Work required - If a line below contains "niños", add it to your tally, then answer with the tally alone.

Dataset entries -

........

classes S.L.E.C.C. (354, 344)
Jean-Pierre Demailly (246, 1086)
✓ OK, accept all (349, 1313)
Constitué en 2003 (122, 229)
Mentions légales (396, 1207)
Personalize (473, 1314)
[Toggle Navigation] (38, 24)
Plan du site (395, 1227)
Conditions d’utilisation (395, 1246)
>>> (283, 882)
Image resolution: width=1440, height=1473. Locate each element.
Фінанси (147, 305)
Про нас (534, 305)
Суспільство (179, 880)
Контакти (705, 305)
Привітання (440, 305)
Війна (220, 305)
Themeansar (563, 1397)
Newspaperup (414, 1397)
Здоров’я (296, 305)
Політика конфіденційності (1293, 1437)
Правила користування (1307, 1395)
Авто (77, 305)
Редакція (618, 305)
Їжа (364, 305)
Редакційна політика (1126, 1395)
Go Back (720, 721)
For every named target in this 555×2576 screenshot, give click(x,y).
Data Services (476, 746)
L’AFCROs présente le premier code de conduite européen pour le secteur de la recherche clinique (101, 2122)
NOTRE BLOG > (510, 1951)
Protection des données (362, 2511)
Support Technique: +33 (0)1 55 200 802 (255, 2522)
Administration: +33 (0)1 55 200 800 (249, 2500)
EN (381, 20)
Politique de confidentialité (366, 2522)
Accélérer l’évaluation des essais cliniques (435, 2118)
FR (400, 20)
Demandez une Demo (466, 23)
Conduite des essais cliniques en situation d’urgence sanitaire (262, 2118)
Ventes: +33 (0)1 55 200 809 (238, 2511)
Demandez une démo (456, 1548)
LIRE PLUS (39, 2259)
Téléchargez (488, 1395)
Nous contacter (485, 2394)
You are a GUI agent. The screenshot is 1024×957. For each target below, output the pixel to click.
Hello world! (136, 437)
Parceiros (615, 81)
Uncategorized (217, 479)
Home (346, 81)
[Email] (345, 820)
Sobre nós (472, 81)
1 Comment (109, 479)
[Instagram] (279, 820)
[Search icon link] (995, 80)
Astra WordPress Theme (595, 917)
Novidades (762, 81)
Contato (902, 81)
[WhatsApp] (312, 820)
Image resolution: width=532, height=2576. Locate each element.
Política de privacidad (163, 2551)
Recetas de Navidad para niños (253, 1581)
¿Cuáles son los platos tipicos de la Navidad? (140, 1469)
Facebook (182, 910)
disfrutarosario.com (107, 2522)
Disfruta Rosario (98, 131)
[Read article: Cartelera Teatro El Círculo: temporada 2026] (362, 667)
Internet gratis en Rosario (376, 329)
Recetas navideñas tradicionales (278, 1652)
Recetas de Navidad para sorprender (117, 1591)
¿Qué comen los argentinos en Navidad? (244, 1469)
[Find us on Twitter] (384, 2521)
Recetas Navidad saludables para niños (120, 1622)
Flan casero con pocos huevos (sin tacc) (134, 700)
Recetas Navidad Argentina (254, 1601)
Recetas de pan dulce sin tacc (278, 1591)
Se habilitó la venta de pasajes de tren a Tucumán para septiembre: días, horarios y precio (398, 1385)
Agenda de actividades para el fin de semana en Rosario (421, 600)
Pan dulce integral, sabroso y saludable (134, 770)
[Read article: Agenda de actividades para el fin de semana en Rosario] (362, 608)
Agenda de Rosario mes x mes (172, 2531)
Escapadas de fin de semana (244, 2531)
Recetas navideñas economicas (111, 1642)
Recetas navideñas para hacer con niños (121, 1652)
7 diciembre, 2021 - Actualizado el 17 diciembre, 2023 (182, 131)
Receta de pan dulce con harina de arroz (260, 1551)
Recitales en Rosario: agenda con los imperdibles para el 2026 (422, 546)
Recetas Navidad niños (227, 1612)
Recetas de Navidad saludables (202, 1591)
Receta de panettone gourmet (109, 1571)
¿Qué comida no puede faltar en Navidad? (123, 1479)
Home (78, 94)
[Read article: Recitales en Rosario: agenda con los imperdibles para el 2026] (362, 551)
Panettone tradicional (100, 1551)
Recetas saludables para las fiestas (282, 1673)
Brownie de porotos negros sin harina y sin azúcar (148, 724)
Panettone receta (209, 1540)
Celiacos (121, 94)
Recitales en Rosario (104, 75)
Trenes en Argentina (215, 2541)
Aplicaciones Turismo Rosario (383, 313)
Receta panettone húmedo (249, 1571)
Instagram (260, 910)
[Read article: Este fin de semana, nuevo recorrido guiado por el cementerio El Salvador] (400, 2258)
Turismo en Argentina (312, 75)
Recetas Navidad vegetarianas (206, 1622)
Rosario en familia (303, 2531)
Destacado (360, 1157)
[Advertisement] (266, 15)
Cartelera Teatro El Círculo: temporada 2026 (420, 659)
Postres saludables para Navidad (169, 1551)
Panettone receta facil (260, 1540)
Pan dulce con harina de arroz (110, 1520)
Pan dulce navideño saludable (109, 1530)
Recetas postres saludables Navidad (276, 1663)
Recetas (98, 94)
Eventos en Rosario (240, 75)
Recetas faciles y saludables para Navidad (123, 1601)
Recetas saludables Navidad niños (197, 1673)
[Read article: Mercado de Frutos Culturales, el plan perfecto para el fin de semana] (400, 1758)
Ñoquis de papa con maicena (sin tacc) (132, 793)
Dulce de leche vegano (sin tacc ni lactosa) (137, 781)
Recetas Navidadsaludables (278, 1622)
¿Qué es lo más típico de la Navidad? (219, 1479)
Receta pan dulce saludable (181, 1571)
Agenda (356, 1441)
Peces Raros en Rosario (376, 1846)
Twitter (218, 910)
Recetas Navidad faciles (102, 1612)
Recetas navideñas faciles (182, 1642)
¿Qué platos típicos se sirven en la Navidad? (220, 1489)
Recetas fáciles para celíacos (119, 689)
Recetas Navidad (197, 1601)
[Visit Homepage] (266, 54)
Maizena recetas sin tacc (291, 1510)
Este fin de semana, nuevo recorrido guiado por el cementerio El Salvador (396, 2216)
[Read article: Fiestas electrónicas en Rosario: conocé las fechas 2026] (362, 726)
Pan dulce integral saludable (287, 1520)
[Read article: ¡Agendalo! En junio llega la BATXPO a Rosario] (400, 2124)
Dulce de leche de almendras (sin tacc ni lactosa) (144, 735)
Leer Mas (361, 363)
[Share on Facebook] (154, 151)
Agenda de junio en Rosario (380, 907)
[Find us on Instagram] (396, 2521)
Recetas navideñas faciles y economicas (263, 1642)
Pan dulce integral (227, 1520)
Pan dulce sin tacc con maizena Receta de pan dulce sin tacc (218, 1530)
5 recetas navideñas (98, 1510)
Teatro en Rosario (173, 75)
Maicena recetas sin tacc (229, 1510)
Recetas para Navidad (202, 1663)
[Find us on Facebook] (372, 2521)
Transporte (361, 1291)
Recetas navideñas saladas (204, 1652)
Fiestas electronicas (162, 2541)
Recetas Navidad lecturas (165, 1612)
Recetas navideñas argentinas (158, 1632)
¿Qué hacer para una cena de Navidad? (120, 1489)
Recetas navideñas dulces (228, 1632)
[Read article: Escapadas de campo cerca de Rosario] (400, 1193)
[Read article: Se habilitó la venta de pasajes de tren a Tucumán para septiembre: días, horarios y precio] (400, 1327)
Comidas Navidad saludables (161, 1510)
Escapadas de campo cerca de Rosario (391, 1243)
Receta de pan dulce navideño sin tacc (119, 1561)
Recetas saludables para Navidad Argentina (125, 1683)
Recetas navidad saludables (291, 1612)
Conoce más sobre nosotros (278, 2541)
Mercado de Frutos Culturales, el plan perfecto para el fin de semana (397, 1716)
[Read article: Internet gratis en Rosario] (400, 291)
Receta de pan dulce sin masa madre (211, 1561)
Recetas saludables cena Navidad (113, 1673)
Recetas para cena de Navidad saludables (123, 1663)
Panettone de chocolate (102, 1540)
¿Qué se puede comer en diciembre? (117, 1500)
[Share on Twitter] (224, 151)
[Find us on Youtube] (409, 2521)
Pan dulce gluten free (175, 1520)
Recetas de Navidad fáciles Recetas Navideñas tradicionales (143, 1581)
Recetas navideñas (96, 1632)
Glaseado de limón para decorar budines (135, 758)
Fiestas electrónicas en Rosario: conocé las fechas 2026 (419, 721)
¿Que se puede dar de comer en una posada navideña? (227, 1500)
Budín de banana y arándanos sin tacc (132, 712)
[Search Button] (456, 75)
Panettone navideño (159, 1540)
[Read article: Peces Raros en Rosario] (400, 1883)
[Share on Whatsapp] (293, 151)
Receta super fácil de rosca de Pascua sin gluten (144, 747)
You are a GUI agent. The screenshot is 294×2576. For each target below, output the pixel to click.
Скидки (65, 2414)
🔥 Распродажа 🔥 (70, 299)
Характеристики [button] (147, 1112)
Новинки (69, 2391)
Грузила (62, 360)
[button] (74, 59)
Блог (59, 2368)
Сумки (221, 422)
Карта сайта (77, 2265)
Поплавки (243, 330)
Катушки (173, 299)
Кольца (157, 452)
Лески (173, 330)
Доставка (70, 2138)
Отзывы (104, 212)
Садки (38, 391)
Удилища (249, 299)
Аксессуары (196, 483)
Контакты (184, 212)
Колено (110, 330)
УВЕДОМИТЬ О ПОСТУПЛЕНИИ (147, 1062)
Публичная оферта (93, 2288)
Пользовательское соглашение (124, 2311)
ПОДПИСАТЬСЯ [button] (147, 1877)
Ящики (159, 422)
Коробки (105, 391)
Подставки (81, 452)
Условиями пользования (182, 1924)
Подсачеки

........

Solution to this exercise - 5